Have you tried running btool, to see if splunk reads the config properly? (e.g. ./splunk cmd btool props list yoursourcetype --debug
)
Have you restarted splunk after making these props.conf changes?
On what instance have you deployed this props.conf? It must be on the first Splunk Enterprise instance that processes the data (so either a heavy forwarder if one is involved or on your indexer(s)).

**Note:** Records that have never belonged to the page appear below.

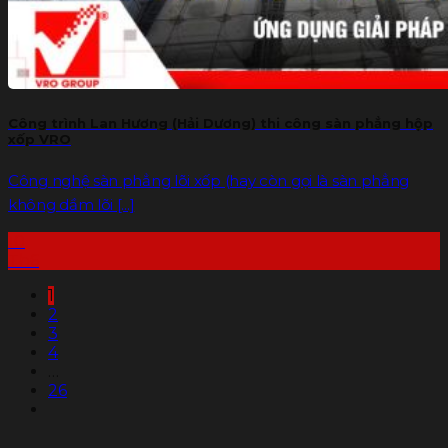
Công trình Lan Hương (Hải Dương) thi công sàn phẳng hộp
xốp VRO
Công nghệ sàn phẳng lõi xốp (hay còn gọi là sàn phẳng
không dầm lõi [...]
10
Th6
1
2
3
4
…
26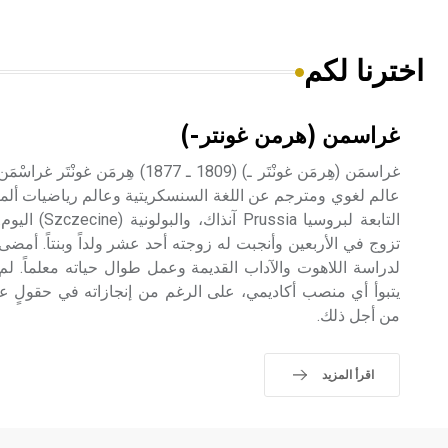
اخترنا لكم
غراسمن (هرمن غونتر-)
التابعة لبروسيا 
تزوج في الأربعين وأنجبت له زوجته أحد عشر ولداً وبنتاً. أم
لدراسة اللاهوت والآداب القديمة وعمل طوال حياته معلماً. 
يتبوأ أي منصب أكاديمي، على الرغم من إنجازاته في حقولٍ عل
من أجل ذلك.
اقرأ المزيد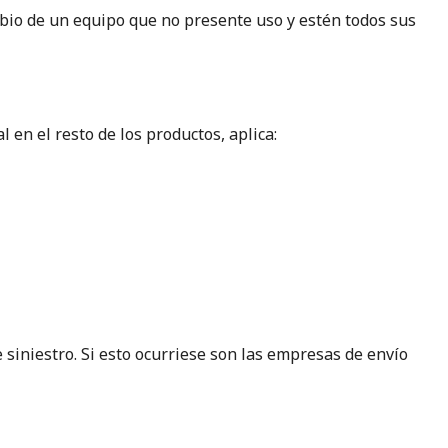
mbio de un equipo que no presente uso y estén todos sus
 en el resto de los productos, aplica:
siniestro. Si esto ocurriese son las empresas de envío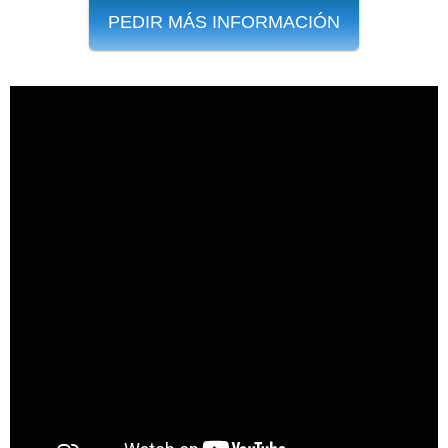
PEDIR MÁS INFORMACIÓN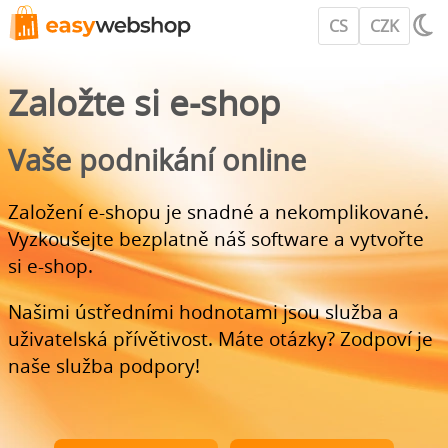
CS
CZK
Založte si e-shop
Vaše podnikání online
Založení e-shopu je snadné a nekomplikované.
Vyzkoušejte bezplatně náš software a vytvořte
si e-shop.
Našimi ústředními hodnotami jsou služba a
uživatelská přívětivost. Máte otázky? Zodpoví je
naše služba podpory!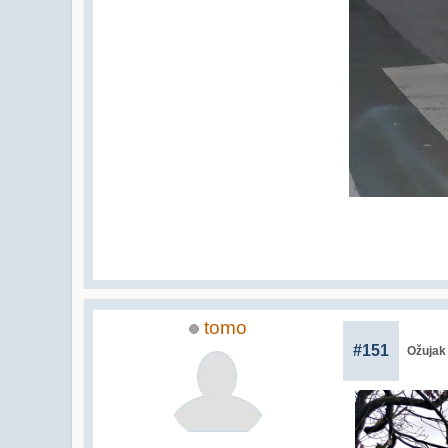
tomo
#151
Ožujak 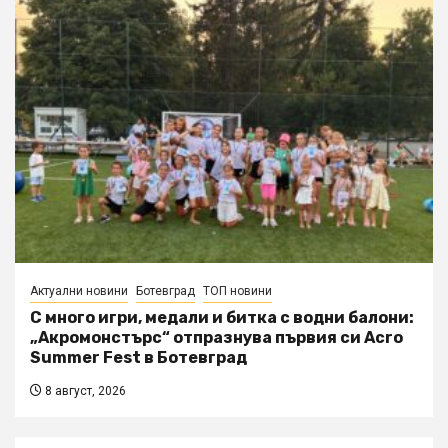
Актуални новини
Ботевград
ТОП новини
С много игри, медали и битка с водни балони:
„Акромонстърс“ отпразнува първия си Acro
Summer Fest в Ботевград
8 август, 2026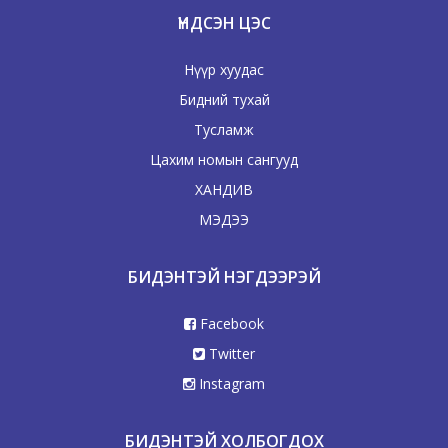
ҮНДСЭН ЦЭС
Нүүр хуудас
Бидний тухай
Тусламж
Цахим номын сангууд
ХАНДИВ
МЭДЭЭ
БИДЭНТЭЙ НЭГДЭЭРЭЙ
Facebook
Twitter
Instagram
БИДЭНТЭЙ ХОЛБОГДОХ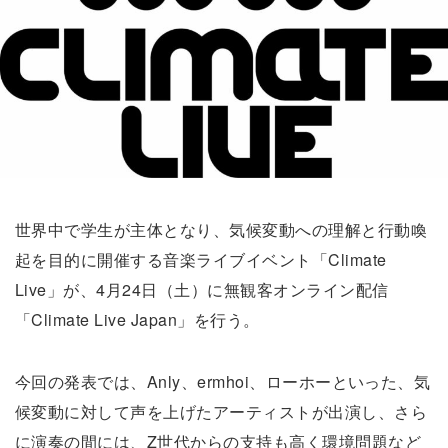
世界中で学生が主体となり、気候変動への理解と行動喚
起を目的に開催する音楽ライブイベント「Climate
Live」が、4月24日（土）に無観客オンライン配信
「Climate Live Japan」を行う。
今回の発表では、Anly、ermhoi、ローホーといった、気
候変動に対して声を上げたアーティストが出演し、さら
に演奏の間には、Z世代からの支持も高く環境問題など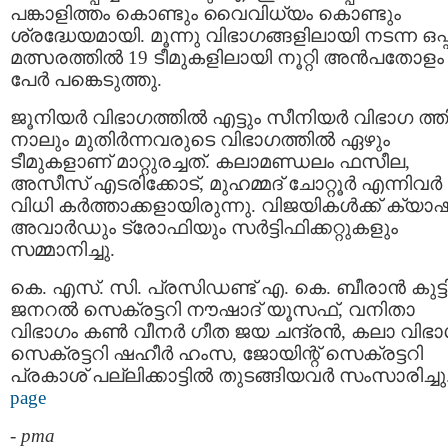
പങ്കാളിത്തം കൊണ്ടും വൈവിധ്യം കൊണ്ടും
ശ്രദ്ധേയമായി. മൂന്നു വിഭാഗങ്ങളിലായി നടന്ന ഒപ
മത്സരത്തില്‍ 19 ടീമുകളിലായി നൂറ്റി അന്‍പതോളം
പേര്‍ പങ്കെടുത്തു.
ജൂനിയര്‍ വിഭാഗത്തില്‍ എട്ടും സീനിയര്‍ വിഭാഗ ത്തി
നാലും മുതിര്‍ന്നവരുടെ വിഭാഗത്തില്‍ ഏഴും
ടീമുകളാണ് മാറ്റുരച്ചത്. കലാമണ്ഡലം ഫസീല,
അസീസ് എടരിക്കോട്, മുഹമ്മദ് ചോറ്റൂര്‍ എന്നിവർ
വിധി കര്‍ത്താക്കളായിരുന്നു. വിജയികള്‍ക്ക് ക്യാഷ
അവാര്‍ഡും ട്രോഫിയും സര്‍ട്ടിഫിക്കറ്റുകളും
സമ്മാനിച്ചു.
കെ. എസ്. സി. പ്രസിഡണ്ട് എ. കെ. ബീരാന്‍ കുട്ടി
ജനറല്‍ സെക്രട്ടറി നൗഷാദ് യൂസഫ്, വനിതാ
വിഭാഗം കണ്‍ വീനര്‍ ഗീത ജയ ചന്ദ്രന്‍, കലാ വിഭ
സെക്രട്ടറി ഷഹീര്‍ ഹംസ, ജോയിന്റ് സെക്രട്ടറി
പ്രകാശ് പല്ലിക്കാട്ടില്‍ തുടങ്ങിയവർ സംസാരിച്ചു
page
-
pma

thanks a lot FrankVI, it was the props.conf that was being deployed in UF but was not on the indexer. I have created the entries in the /etc/system/local
and it started to work
Right, yeah, UF doesn't do linebreaking, that happens on the indexer, so that config needs to be there.
I'll convert my comment with the working linebreaking setting to an answer, so you can mark that as accepted.
I have tried this in the UF props.conf, earlier when i used the _json internal source type I was not able to figure out why the entries were not getting indexed, but now im able to see the events just need help with the line breaker for this JSON sourcetype
[sourcetype]
TRUNCATE = 0
KV_MODE = json
NO_BINARY_CHECK = true
SHOULD_LINEMERGE = false
#MUST_BREAK_AFTER = "uri":+\s+"+\w+.+\w+"+\s+\},
LINE_BREAK = "uri":+\s+"+\w+.+\w+"+\s+\},
DATETIME_CONFIG =
and i'm planning to break the line from this instance, from the sample, but the problem is its not working after the line break and its breaking each line.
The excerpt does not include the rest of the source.